PROBLEM ::
Would you reproduce every record exactly, leaving out the pictures?

Saved entries

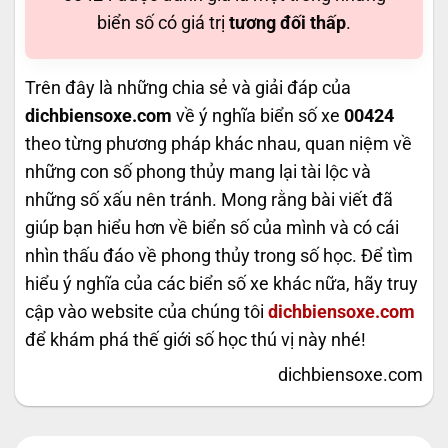
biển số có giá trị
tương đối thấp
.
Trên đây là những chia sẻ và giải đáp của
dichbiensoxe.com
về ý nghĩa biển số xe
00424
theo từng phương pháp khác nhau, quan niệm về
những con số phong thủy mang lại tài lộc và
những số xấu nên tránh. Mong rằng bài viết đã
giúp bạn hiểu hơn về biển số của mình và có cái
nhìn thấu đáo về phong thủy trong số học. Để tìm
hiểu ý nghĩa của các biển số xe khác nữa, hãy truy
cập vào website của chúng tôi
dichbiensoxe.com
để khám phá thế giới số học thú vị này nhé!
dichbiensoxe.com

WRITTEN ANSWER ::
biển số có giá trị
tương đối thấp
.
Trên đây là những chia sẻ và giải đáp của
dichbiensoxe.com
về ý nghĩa biển số xe
00424
theo từng phương pháp khác nhau, quan niệm về
những con số phong thủy mang lại tài lộc và
những số xấu nên tránh. Mong rằng bài viết đã
giúp bạn hiểu hơn về biển số của mình và có cái
nhìn thấu đáo về phong thủy trong số học. Để tìm
hiểu ý nghĩa của các biển số xe khác nữa, hãy truy
cập vào website của chúng tôi
dichbiensoxe.com
để khám phá thế giới số học thú vị này nhé!
dichbiensoxe.com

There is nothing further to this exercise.